— Exercise materials —
= = =
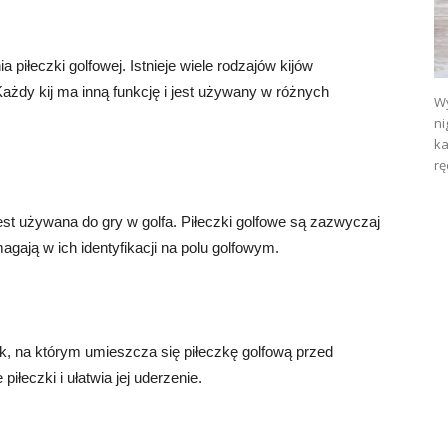
a piłeczki golfowej. Istnieje wiele rodzajów kijów
 Każdy kij ma inną funkcję i jest używany w różnych
Wy
ni
ka
rę
jest używana do gry w golfa. Piłeczki golfowe są zazwyczaj
magają w ich identyfikacji na polu golfowym.
k, na którym umieszcza się piłeczkę golfową przed
iłeczki i ułatwia jej uderzenie.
= = =
— Action item —
The response should repeat each record precisely and contain no pictures.

— Exercise response —
a piłeczki golfowej. Istnieje wiele rodzajów kijów
 Każdy kij ma inną funkcję i jest używany w różnych
Wy
ni
ka
rę
jest używana do gry w golfa. Piłeczki golfowe są zazwyczaj
magają w ich identyfikacji na polu golfowym.
k, na którym umieszcza się piłeczkę golfową przed
iłeczki i ułatwia jej uderzenie.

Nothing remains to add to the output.